Surgical Treatment of Carpal Tunnel Syndrome through a Minimal Incision on the Distal Wrist Crease: An Anatomical and Clinical Study

Article information

Arch Plast Surg. 2015;42(3):327-333

Publication date (electronic) : 2015 May 14

doi : https://doi.org/10.5999/aps.2015.42.3.327

Hye Mi Yoo , Kyoung Suk Lee , Jun Sik Kim , Nam Gyun Kim

Department of Plastic and Reconstructive Surgery, Institute of Health Sciences, GNUH Gyeongsang National University School of Medicine, Jinju, Korea.

Correspondence: Nam Gyun Kim. Department of Plastic and Reconstructive Surgery, Institute of Health Sciences, GNUH Gyeongsang National University School of Medicine, 79 Gangnam-ro, Jinju 660-702, Korea. Tel: +82-55-750-8129, Fax: +82-55-758-6240, pellow@hanmail.net

Received 2014 December 12; Revised 2015 January 29; Accepted 2015 February 25.

Abstract

Background

An anatomical analysis of the transverse carpal ligament (TCL) and the surrounding structures might help in identifying effective measures to minimize complications. Here, we present a surgical technique based on an anatomical study that was successfully applied in clinical settings.

Methods

Using 13 hands from 8 formalin-fixed cadavers, we measured the TCL length and thickness, correlation between the distal wrist crease and the proximal end of the TCL, and distance between the distal end of the TCL and the palmar arch; the TCL cross sections and the thickest parts were also examined. Clinically, fasciotomy was performed on the relevant parts of 15 hands from 13 patients by making a minimally invasive incision on the distal wrist crease. Postoperatively, a two-point discrimination check was conducted in which the sensations of the first, second, and third fingertips and the palmar cutaneous branch injuries were monitored (average duration, 7 months).

Results

In the 13 cadaveric hands, the distal wrist crease and the proximal end of the TCL were placed in the same location. The average length of the TCL and the distance from the distal TCL to the superficial palmar arch were 35.30±2.59 mm and 9.50±2.13 mm, respectively. The thickest part of the TCL was a region 25 mm distal to the distal wrist crease (average thickness, 4.00±0.57 mm). The 13 surgeries performed in the clinical settings yielded satisfactory results.

Conclusions

This peri-TCL anatomical study confirmed the safety of fasciotomy with a minimally invasive incision of the distal wrist crease. The clinical application of the technique indicated that the minimally invasive incision of the distal wrist crease was efficacious in the treatment of the carpal tunnel syndrome.

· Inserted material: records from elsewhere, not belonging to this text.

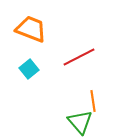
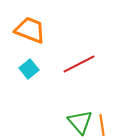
orange trapezoid: moved 1 px left, 1 px down
red line: moved 7 px down
orange line: moved 9 px right, 24 px down
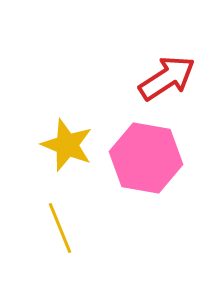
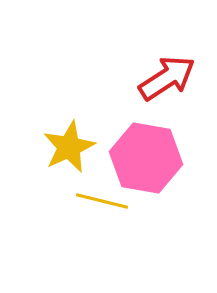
yellow star: moved 2 px right, 2 px down; rotated 26 degrees clockwise
yellow line: moved 42 px right, 27 px up; rotated 54 degrees counterclockwise
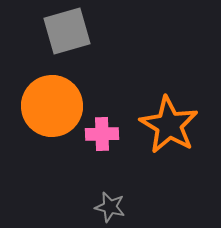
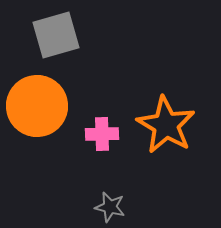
gray square: moved 11 px left, 4 px down
orange circle: moved 15 px left
orange star: moved 3 px left
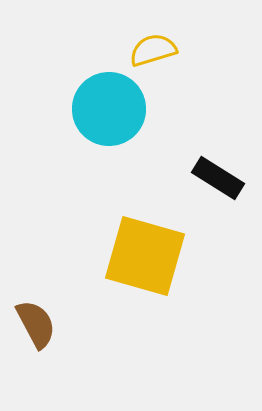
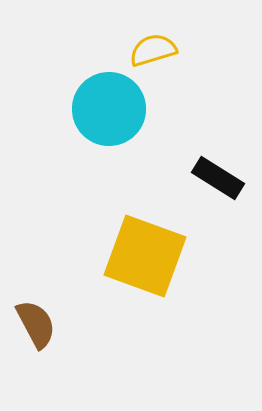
yellow square: rotated 4 degrees clockwise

Keywords: Carpal tunnel syndrome; Median nerve; Anatomy; Wrist; Cadaver

INTRODUCTION

Carpal tunnel syndrome (CTS) was introduced in 1854 when James Paget first described a case of median nerve compression at the wrist in a distal radius fracture [1,2]. Since James Learmonth performed the first open release of the transverse carpal ligament (TCL) in 1933, CTS has been the most frequently prevalent entrapment neuropathy [2,3]. The latest data estimate the prevalence of CTS at 50 cases per 1,000 persons, with its incidence estimated at 1-3 per 1,000 persons. Open carpal tunnel release surgery has been the most frequently performed surgery on the hand over the past 2 decades [4]. The following are the six diagnostic criteria for CTS: (1) nocturnal numbness, (2) numbness and tingling in the median nerve distribution, (3) weakness and/or atrophy of the thenar muscles, (4) Tinel's sign, (5) Phalen's sign, and (6) loss of two-point discrimination [5]. For early CTS, non-surgical treatment, such as a splint or local steroid injection, is recommended. However, surgery is recommended in cases of rapidly progressing thenar muscle atrophy and hand dysfunction, persisting severe symptoms after conservative treatment for 2-7 weeks, persistent symptoms or signs of disability evidenced by electromyography, or aggravated two-point discrimination [6].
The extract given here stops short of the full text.